# plow shield ??



## PTTP08 (Dec 9, 2009)

I have a western unimount and my blade is has 2 holes and some more making progress towards the cutting edge. Has anybody used one of those poly plow shield from northern tool. that bolts on your plow? I don't think welding is an option as the metel is just to thin and the hole is to big.


----------



## sweetk30 (Sep 3, 2006)

wait till summer. cut skin off . blast it up to bare steel. get local steel shop to roll new skin. weld it on and paint it with rustoleum sunburst red. then its a like new plow. 

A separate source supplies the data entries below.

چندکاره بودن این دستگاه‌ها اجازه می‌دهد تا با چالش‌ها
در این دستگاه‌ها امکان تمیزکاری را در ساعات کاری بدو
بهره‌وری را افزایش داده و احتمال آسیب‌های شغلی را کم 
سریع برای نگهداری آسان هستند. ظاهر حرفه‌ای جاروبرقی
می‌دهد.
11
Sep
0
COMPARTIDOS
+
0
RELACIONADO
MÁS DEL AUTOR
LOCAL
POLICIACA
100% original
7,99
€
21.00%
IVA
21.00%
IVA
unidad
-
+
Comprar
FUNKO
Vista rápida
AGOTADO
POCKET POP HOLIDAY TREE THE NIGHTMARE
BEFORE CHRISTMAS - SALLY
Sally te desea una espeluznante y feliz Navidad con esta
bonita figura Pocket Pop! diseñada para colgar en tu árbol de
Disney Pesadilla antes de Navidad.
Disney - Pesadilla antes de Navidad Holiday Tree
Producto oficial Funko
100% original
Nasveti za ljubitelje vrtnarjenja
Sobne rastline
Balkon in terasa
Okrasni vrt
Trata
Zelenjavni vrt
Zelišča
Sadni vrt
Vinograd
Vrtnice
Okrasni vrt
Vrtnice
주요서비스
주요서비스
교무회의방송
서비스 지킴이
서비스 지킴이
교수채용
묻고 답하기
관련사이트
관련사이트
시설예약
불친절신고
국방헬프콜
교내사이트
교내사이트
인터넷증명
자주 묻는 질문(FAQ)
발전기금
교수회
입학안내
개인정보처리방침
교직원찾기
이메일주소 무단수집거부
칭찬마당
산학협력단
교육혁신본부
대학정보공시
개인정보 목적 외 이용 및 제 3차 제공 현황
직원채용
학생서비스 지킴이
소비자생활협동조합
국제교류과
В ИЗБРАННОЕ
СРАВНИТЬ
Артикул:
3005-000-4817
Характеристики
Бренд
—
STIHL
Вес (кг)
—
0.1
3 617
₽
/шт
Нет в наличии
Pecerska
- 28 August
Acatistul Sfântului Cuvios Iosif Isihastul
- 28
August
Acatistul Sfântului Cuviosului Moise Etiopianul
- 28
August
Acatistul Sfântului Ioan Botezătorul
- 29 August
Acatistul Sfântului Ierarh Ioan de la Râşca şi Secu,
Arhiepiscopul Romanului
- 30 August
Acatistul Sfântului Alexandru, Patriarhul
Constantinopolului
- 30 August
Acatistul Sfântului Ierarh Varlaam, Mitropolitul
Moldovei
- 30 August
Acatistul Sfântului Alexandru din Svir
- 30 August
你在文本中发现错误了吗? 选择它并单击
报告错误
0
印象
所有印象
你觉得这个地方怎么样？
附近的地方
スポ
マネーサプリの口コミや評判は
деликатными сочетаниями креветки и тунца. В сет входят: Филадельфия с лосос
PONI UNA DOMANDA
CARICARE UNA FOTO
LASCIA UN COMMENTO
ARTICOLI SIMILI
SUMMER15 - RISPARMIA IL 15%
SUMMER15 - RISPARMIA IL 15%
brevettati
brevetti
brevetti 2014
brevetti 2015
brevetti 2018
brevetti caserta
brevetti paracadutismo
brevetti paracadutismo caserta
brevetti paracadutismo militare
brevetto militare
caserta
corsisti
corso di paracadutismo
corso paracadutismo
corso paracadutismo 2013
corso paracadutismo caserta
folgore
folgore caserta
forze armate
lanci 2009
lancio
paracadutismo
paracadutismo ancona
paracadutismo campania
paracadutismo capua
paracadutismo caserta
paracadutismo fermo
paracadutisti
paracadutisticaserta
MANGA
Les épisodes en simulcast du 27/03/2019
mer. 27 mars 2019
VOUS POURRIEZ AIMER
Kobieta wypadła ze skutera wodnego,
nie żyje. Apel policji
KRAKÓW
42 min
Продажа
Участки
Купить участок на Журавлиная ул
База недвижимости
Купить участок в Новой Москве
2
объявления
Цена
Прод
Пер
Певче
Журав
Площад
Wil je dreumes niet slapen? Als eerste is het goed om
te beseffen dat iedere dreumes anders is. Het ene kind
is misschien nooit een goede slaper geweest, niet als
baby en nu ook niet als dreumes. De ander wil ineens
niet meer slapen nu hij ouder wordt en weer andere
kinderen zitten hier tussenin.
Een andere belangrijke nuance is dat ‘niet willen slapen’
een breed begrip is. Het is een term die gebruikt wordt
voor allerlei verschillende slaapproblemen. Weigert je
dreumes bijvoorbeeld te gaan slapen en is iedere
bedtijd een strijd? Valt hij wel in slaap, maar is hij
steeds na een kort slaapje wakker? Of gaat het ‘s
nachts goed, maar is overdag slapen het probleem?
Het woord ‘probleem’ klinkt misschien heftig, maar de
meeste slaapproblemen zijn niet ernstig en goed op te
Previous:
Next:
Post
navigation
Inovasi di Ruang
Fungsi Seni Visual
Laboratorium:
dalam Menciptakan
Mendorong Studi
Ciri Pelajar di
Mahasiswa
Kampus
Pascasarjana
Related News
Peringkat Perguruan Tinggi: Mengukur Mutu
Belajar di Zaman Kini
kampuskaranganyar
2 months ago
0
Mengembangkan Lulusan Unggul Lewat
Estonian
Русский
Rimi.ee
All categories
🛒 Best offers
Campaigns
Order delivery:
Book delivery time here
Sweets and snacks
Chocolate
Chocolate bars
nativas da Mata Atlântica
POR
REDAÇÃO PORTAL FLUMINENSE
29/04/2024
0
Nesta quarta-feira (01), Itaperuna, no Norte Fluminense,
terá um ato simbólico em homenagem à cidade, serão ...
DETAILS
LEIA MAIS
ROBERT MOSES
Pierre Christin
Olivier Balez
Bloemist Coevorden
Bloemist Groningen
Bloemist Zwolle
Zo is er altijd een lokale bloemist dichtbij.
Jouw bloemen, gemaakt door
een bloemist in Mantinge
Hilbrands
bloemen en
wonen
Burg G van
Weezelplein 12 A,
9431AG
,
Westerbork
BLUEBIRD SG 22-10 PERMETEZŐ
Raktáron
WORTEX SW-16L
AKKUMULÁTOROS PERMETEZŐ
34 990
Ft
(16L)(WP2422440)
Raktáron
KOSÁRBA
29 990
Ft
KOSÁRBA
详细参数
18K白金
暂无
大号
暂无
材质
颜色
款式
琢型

the skin kits you asked of can be a paint to get on some blades. and work good for the price. but i didnt like the one i used on a plow i was sellin tho.


----------



## PTTP08 (Dec 9, 2009)

That sounds like alot of work I am better off looking for a newer blade sandblast it and paint it and bolt it on. Plus my steel shop are spendy around here


----------



## REAPER (Nov 23, 2004)

Depending how old your blade is and if it is straight or not will depend on how well the plastic shield works. 

I put one on a old Western Pro plow I had. The blade was straight and it worked well for sprucing up the looks and plugged the holes it had. The draw back was you can not seal it with caulk around the edges or it will bend/break when the blade flex's. This means snow and water will get between the shield and blade rusting out the whole blade faster then it would have if left bare. 

I would not use one again because of that problem. If I was going to sell the plow and wanted to fancy it up some I may put one on, but only to make it look better and sell. 

You may be better off welding a couple of plates on the back side of the blade if the holes are that big. Otherwise I would just get a new blade/moldboard and bolt it on. 

Which I have now done with the plow I have. One advantage to a new/used moldboard is you can replace all the hardware at the same time and pretty much renew/restore what you have.


----------



## Rc2505 (Feb 5, 2007)

Have a metal shop roll a piece of stainless for it, and you;ll never have to mess with it again.


----------